- Born: 1969 (age 56–57) Baghdad, Iraq
- Occupations: Socialite, party hostess, writer
- Spouse(s): Sami Sindi (1991–2005) Makram Abboud (2012–present)

= Rena Kirdar =

Iraqi socialite

Rena Kirdar (born 1969) is an Iraqi socialite.

== Biography ==
Kirdar was born in Baghdad, June 1968. She spent part of her childhood in the Middle East. Her father, Iraqi Turkmen billionaire Nemir A. Kirdar, founded the merchant bank Investcorp in the 1980s, which later acquired Gucci, Tiffany & Co. and Saks Fifth Avenue.

Kirdar completed an undergraduate degree in Philosophy, Politics and Economics at the University of Oxford, later earning a master's degree in international affairs from Columbia University and an MBA from Cambridge Judge Business School. She moved from London to New York City in 1991, and purchased Sean Combs' townhouse on Park Avenue.

As a member of the Manhattan social scene, Kirdar threw "some of the most lavish and unforgettable costume parties" of the 1990s, including Sloan-Kettering's Valentine's Day Ball, New York City Ballet's Dance with the Dancers Gala, and events for the Boys' Club of New York, Saks Fifth Avenue, and Bruno Magli.

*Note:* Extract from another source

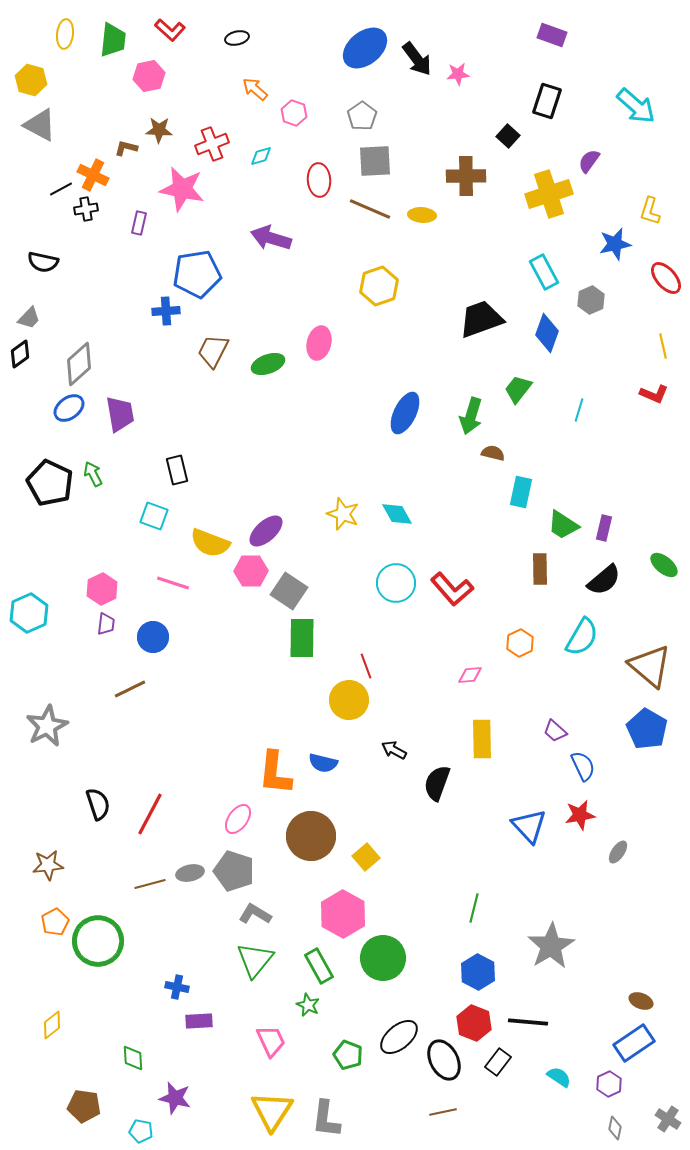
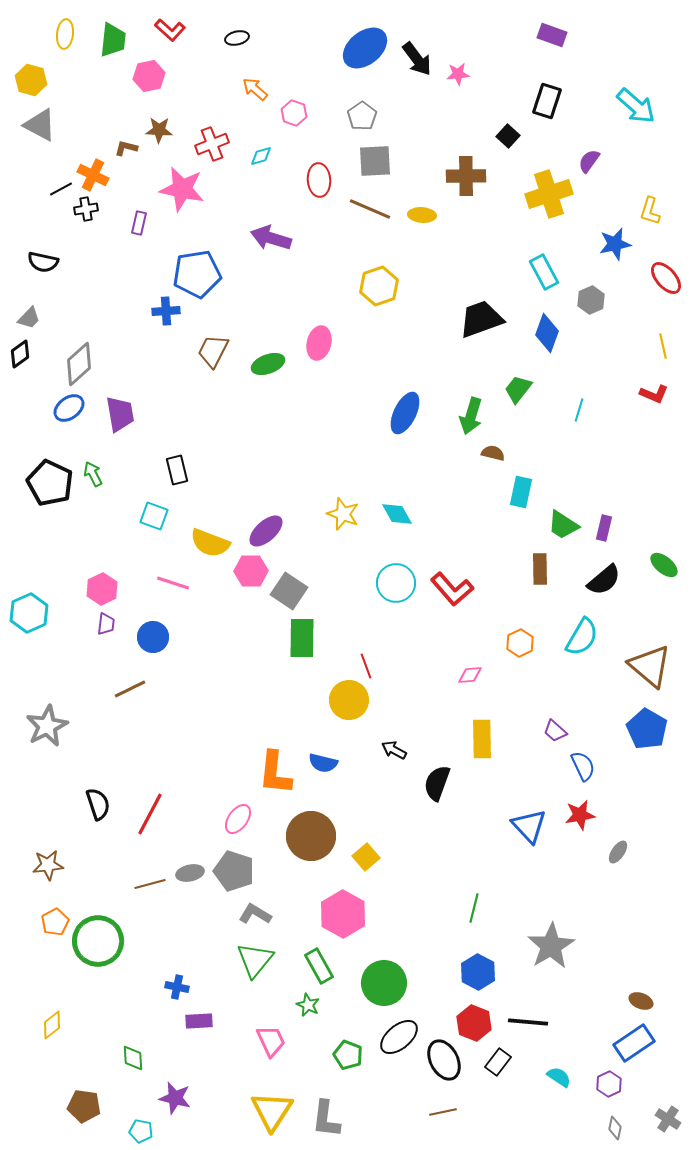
green circle at (383, 958): moved 1 px right, 25 px down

In 2002, she published Be My Guest, a detailed photographic diary of her most successful themed events, with tips on invitations, table settings, recipes, cocktails, decorations, and music.

== Personal life ==
Rena married Saudi businessman Sami Sindi in 1991, and they had two daughters. They divorced in 2005 and Kirdar moved back to London. She married Lebanese financier Makram Abboud in London in June 2012.